● **How to complete this task**:
Search each line below for "Lancia", then return the lines where it appears.

● **Given records**:
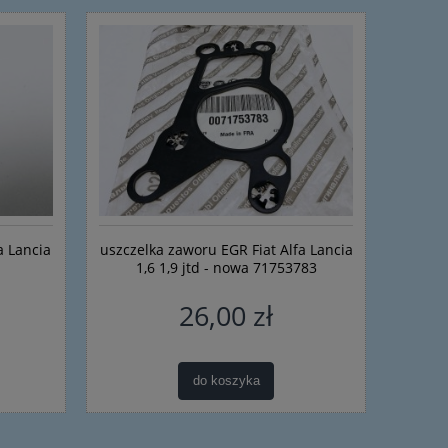
a Lancia
uszczelka zaworu EGR Fiat Alfa Lancia
1,6 1,9 jtd - nowa 71753783
26,00 zł
do koszyka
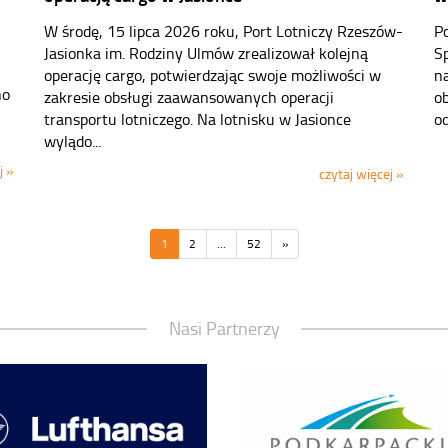
W środę, 15 lipca 2026 roku, Port Lotniczy Rzeszów-
P
Jasionka im. Rodziny Ulmów zrealizował kolejną
S
operację cargo, potwierdzając swoje możliwości w
na
no
zakresie obsługi zaawansowanych operacji
o
transportu lotniczego. Na lotnisku w Jasionce
od
wylądo...
j »
czytaj więcej »
1
2
...
52
»
Nasi Partnerzy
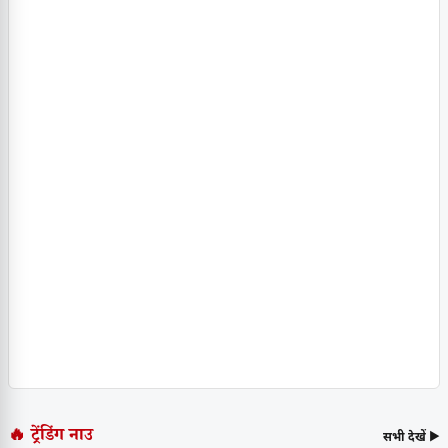
🔥 ट्रेंडिंग नाउ
सभी देखें ▶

● **Response area**:
a Lancia
uszczelka zaworu EGR Fiat Alfa Lancia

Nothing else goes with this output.